En este domingo, y para toda la semana, resuena en nuestros oídos las primeras palabras del señor: “gritad de alegría” y quizás nos tendríamos que preguntar, ¿por qué? Bien sencillo, porque el mismo Señor nos llevará por el camino llano para que no tropecemos mortalmente. Él mismo se proclama Padre nuestro. La verdad es que si meditamos todo esto en silencio, en la capilla de la comunión o en casa, si pienso a quién me dirijo y quién es el que se dirige a mí... ¡Úf!


Y es así porque el mismo San Pablo nos lo confirma, es Dios quién llama, no es cosa de mi voluntad, sino que Él pasando por aquel camino donde estaba el ciego Bartimeo, no un cualquiera desconocido, sino el hijo de Timeo, a quién todos conocemos, pues vive en nuestro pueblo, en nuestro barrio... Es un buen vecino nuestro.

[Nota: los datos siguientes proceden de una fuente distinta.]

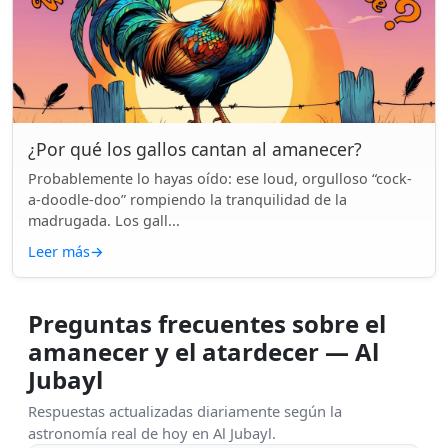
¿Por qué los gallos cantan al amanecer?
Probablemente lo hayas oído: ese loud, orgulloso “cock-
a-doodle-doo” rompiendo la tranquilidad de la
madrugada. Los gall...
Leer más
→
Preguntas frecuentes sobre el
amanecer y el atardecer — Al
Jubayl
Respuestas actualizadas diariamente según la
astronomía real de hoy en Al Jubayl.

Le grita desde la orilla, donde vive cómodamente sentado, acostumbrado a una existencia relajada y sin problemas, pero que no puede dejar escapar esta ocasión, porque Dios mismo, pasa junto a él y Jesús, haciéndose un poco el sordo, hace que grite más, que tome mayor partido en su propia vida. Se detiene, y pide a los que van con Él: “llamadlo” y lo hace precisamente por esta actitud suya de haber querido ahogar los gritos de un marginado, necesitado también de la misma fe. Hay quienes no quieren dejar esta posibilidad, olvidando que Dios es Padre de todos, y que tiene mucho interés en este, por eso da esta doble lección a uno y a los otros, pero como Él siempre lo hace, con cariño.

¿No es una contradicción que el ciego diera un salto soltando su manto, o lo que es lo mismo sus apegos a esta vida acomodada, y se pusiera junto a Jesús?

“¿Qué quieres que haga por ti?” Y el ciego dando una respuesta colosal reconociéndolo primero como verdadero “maestro, que pueda ver”. Y Jesús, una vez más dice, nos dice: “tu fe te ha curado. Y al momento recobró la vista y lo siguió”.

Nada más, y ¡nada menos!, que a Jerusalén, donde la cruz lo esperaba.

Y es que la Gloria, está en la Cruz.